Y el martirio de los malos pensamientos que como moscas inoportunas lo rodearon
toda su vida haciéndolo sufrir muchísimo, pero sin lograr que los consintiera o
los admitiera con gusto en su cerebro.
Varias veces
fue a Roma a visitar al Papa y a rogarle que le quitara aquel oficio de obispo
porque no se creía digno. Pero ni Gregorio VII, ni Urbano II, ni Pascual II, ni
Inocencio II, quisieron aceptarle su renuncia porque sabían que era un gran
apóstol y que si se creía indigno, ello se debía más a su humildad, que a que
en realidad no estuviera cumpliendo bien sus oficios de obispo.
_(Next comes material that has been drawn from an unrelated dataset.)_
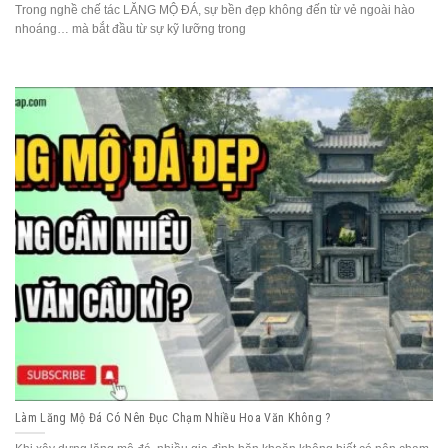
Trong nghề chế tác LĂNG MỘ ĐÁ, sự bền đẹp không đến từ vẻ ngoài hào
nhoáng… mà bắt đầu từ sự kỹ lưỡng trong
Làm Lăng Mộ Đá Có Nên Đục Chạm Nhiều Hoa Văn Không ?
Cuando ya muy
anciano le pidió al Papa Honorio II que lo librara de aquel cargo porque estaba
muy viejo, débil y enfermo, el Sumo Pontífice le respondió: "Prefiero de
obispo a Hugo, viejo, débil y enfermo, antes que a otro que esté lleno de
juventud y de salud"
Era un gran
orador, y como rezaba mucho antes de predicar, sus sermones conmovían
profundamente a sus oyentes. Era muy frecuente que, en medio de sus sermones,
grandes pecadores empezaran a llorar a grito entero y a suplicar a grandes
voces que el Señor Dios les perdonara sus pecados. Sus sermones obtenían
numerosas conversiones.
Tenía gran
horror a la calumnia y a la murmuración. Cuando escuchaba hablar contra otros
exclamaba asustado: "Yo creo que eso no es así". Y no aceptaba quejas
contra nadie si no estaban muy bien comprobadas.
Una vez,
cuando por un larguísimo verano hubo una enorme carestía y gran escasez de
alimentos, vendió el cáliz de oro que tenía y todos los objetos de especial
valor que había en su casa y con ese dinero compró alimentos para los pobres. Y
muchos ricos siguieron su ejemplo y vendieron sus joyas y así lograron
conseguir comida para la gente que se moría de hambre.
Al final de
su vida la artritis le producía dolores inmensos y continuos pero nadie se daba
cuenta de que estaba sufriendo, porque sabía colocar una muralla de sonrisas
para que nadie supiera los dolores que estaba padeciendo por amor a Dios y
salvación de las almas.
Un día al
verlo llorar por sus pecados le dijo un hombre: "- Padre, ¿por qué llora,
si jamás ha cometido un pecado deliberado y plenamente aceptado? - ". Y él
le respondió: "El Señor Dios encuentra manchas hasta en sus propios
ángeles. Y yo quiero decirle con el salmista: "Señor, perdóname aun de
aquellos pecados de los cuales yo no me he dado cuenta y no recuerdo".
Poco antes de
su muerte perdió la memoria y lo único que recordaba eran los Salmos y el
Padrenuestro. Y pasaba sus días repitiendo salmos y rezando padres nuestros…
Murió cuando
estaba para cumplir los 80 años, el 1 de abril de 1132. El Papa Inocencio II lo
declaró santo, dos años después de su muerte.